All producers on One Portal: APOP

Aristotle once said, “The whole is greater than the sum of its parts.” I was wondering if instead of creating “One Nation: One market”, should we not look at All producers on One Portal APOP, post Covid 19?

This Covid has pushed the markets into great turmoil and uncertainty and is fraught with risks. Markets run the economy upfront. If we want to see a turn around in the second half, not only markets but their supply chains too need innovative strategies. As we see a slow lifting of lockdown and expect a return to normalcy soon, the risk of bankruptcies, defaults, and long-term unemployment would be very high with growth slow and staggered.

The best way to avoid uncertainty is to build predictability! Rather than feeling lost in a blind alley, and wondering whether or not there is a large black cat, hiding somewhere that might pounce, there is a way to build predictability.

Economy is based on domestic products with imports used to fulfill any shortfalls. Which of the two, production or consumption, drives economy? How can one buy that is not produced at all? The problem is, until one consumes what is produced, there cannot be a stimulation of economy, since the production continues to be the black ball if not hole up in the sky. However, consumption is the true driver of economy. It serves no one’s interest to keep the warehouses and ships full. Last year, we produced 275 million tonnes of food grains or 25% of global production andconsumed 27% of what the world does.

Demand and Consumption determine prices. In contrast the farmer is rendered hapless when growing potatoes, onions or vegetables and not knowing how many more are growing them leading to a glut in the market amidst crashing prices even as the Govt stands mute witness to dumping them on highways in the absence of adequate support prices.

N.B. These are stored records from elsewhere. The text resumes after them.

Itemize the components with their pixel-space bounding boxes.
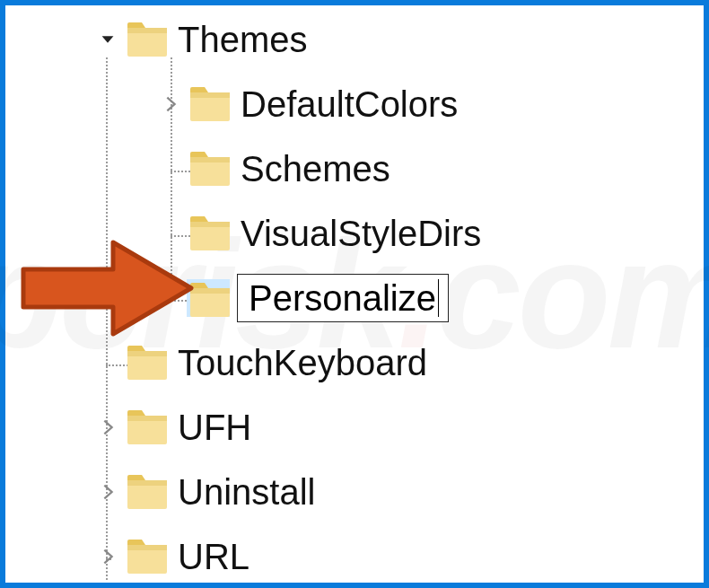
- chevron-right-icon[interactable]: [95, 544, 120, 569]
- folder-icon: [126, 408, 169, 446]
- screenshot-frame: pcrisk.com Themes Defau: [0, 0, 709, 588]
- tree-item-touchkeyboard[interactable]: TouchKeyboard: [95, 330, 700, 395]
- svg-rect-7: [190, 222, 230, 227]
- text-caret: [438, 279, 439, 317]
- svg-rect-13: [127, 416, 167, 421]
- svg-rect-9: [190, 288, 230, 294]
- folder-icon: [126, 344, 169, 382]
- svg-rect-5: [190, 157, 230, 162]
- tree-item-defaultcolors[interactable]: DefaultColors: [95, 72, 700, 136]
- chevron-down-icon[interactable]: [95, 27, 120, 52]
- svg-rect-3: [190, 92, 230, 98]
- folder-icon: [126, 21, 169, 58]
- chevron-right-icon[interactable]: [95, 415, 120, 440]
- tree-item-ufh[interactable]: UFH: [95, 395, 700, 460]
- folder-icon: [126, 473, 169, 511]
- tree-item-schemes[interactable]: Schemes: [95, 136, 700, 201]
- tree-item-url[interactable]: URL: [95, 524, 700, 588]
- tree-item-label: TouchKeyboard: [178, 343, 427, 383]
- chevron-right-icon[interactable]: [95, 479, 120, 505]
- folder-icon: [188, 150, 232, 188]
- tree-item-themes[interactable]: Themes: [95, 7, 700, 72]
- chevron-right-icon[interactable]: [158, 92, 183, 117]
- folder-icon: [187, 279, 230, 317]
- folder-icon: [126, 538, 169, 575]
- registry-tree[interactable]: Themes DefaultColors Schemes: [95, 7, 700, 588]
- folder-icon: [188, 85, 232, 123]
- tree-item-label: DefaultColors: [241, 84, 458, 125]
- tree-item-personalize[interactable]: Personalize: [95, 266, 700, 330]
- tree-item-uninstall[interactable]: Uninstall: [95, 460, 700, 524]
- tree-item-label: Uninstall: [178, 472, 315, 513]
- svg-rect-17: [127, 545, 167, 550]
- rename-input-text: Personalize: [249, 278, 436, 319]
- tree-item-label: VisualStyleDirs: [241, 214, 481, 254]
- tree-item-label: URL: [178, 537, 249, 577]
- svg-rect-1: [127, 28, 167, 33]
- rename-input[interactable]: Personalize: [237, 274, 449, 322]
- tree-item-label: Themes: [178, 20, 308, 60]
- tree-item-visualstyledirs[interactable]: VisualStyleDirs: [95, 201, 700, 266]
- svg-rect-15: [127, 480, 167, 486]
- svg-rect-11: [127, 351, 167, 356]
- tree-item-label: Schemes: [241, 149, 390, 189]
- folder-icon: [188, 215, 232, 252]
- tree-item-label: UFH: [178, 408, 251, 448]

Potatoes, onions or vegetable farming in India is mostly for the fresh market. If they do not sell, then they rot. Potatoes need 6 hours sunlight and the country has 300 days of it in most of the places. Onions practically grow in any soil. They both have a lucrative post-harvest process market. APOP must provide technology support to them as much as encouraging vegetable processing like canning, freezing, dehydration, and pickling, and obtain seeds for planting. APOP can even promote home gardening, market gardening, truck farming, and vegetable forcing. Cabbage, lettuce, spinach, carrot, onion, pea, radish, pepper and tomato can all be cultivated as home garden crops. Whereas market gardening produces variety of vegetables for local markets, truck gardens produce specific vegetables for distant markets in relatively large quantities. With vegetable forcing, one can get vegetables in all seasons by inducing favorable conditions like Greenhouses. Apart from a business opportunity, they will even build the health narrative.

Limited point being that while the consumption statistics and even import statistics may be available, there are no estimates of production of crops other than the major ones. The answer is locked in Adhaar. It this not the most magnificent idea of a plotted India? It alone can predict production and even pricing. This is also where the farmer bills passed recently can make a profound change in farmers lives.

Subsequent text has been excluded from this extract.